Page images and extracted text
####

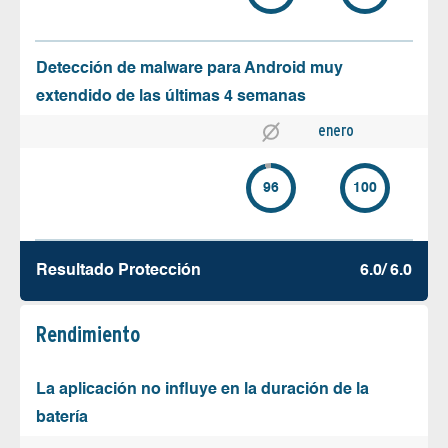
Detección de malware para Android muy
extendido de las últimas 4 semanas
enero
96
100
Resultado Protección
6.0/ 6.0
Rendimiento
La aplicación no influye en la duración de la
batería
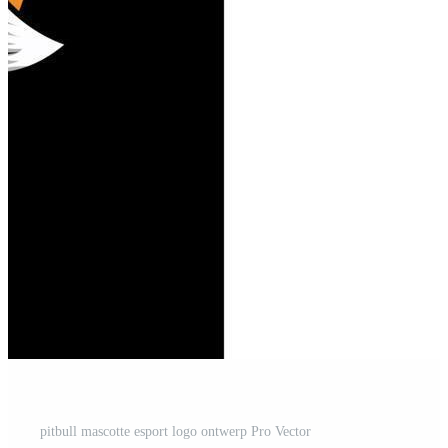
pitbull mascotte esport logo ontwerp Pro Vector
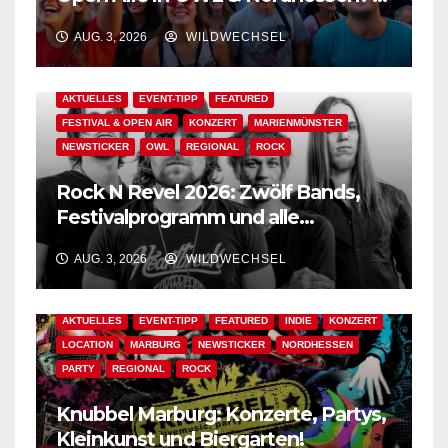
Der Ww-Festival-Planer!
AUG. 3, 2026
WILDWECHSEL
AKTUELLES
EVENT-TIPP
FEATURED
FESTIVAL & OPEN AIR
KONZERT
MARIENMÜNSTER
NEWSTICKER
OWL
REGIONAL
ROCK
Rock N Revel 2026: Zwölf Bands,
Festivalprogramm und alle
wichtigen Informationen!
AUG. 3, 2026
WILDWECHSEL
AKTUELLES
EVENT-TIPP
FEATURED
INDIE
KONZERT
LOCATION
MARBURG
NEWSTICKER
NORDHESSEN
PARTY
REGIONAL
ROCK
Knubbel Marburg: Konzerte, Partys,
Kleinkunst und Biergarten!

####

WORK REQUIRED: Set the pictures aside and transcribe the data above exactly.

ANSWER BOX:
Detección de malware para Android muy
extendido de las últimas 4 semanas
enero
96
100
Resultado Protección
6.0/ 6.0
Rendimiento
La aplicación no influye en la duración de la
batería
pitbull mascotte esport logo ontwerp Pro Vector
Der Ww-Festival-Planer!
AUG. 3, 2026
WILDWECHSEL
AKTUELLES
EVENT-TIPP
FEATURED
FESTIVAL & OPEN AIR
KONZERT
MARIENMÜNSTER
NEWSTICKER
OWL
REGIONAL
ROCK
Rock N Revel 2026: Zwölf Bands,
Festivalprogramm und alle
wichtigen Informationen!
AUG. 3, 2026
WILDWECHSEL
AKTUELLES
EVENT-TIPP
FEATURED
INDIE
KONZERT
LOCATION
MARBURG
NEWSTICKER
NORDHESSEN
PARTY
REGIONAL
ROCK
Knubbel Marburg: Konzerte, Partys,
Kleinkunst und Biergarten!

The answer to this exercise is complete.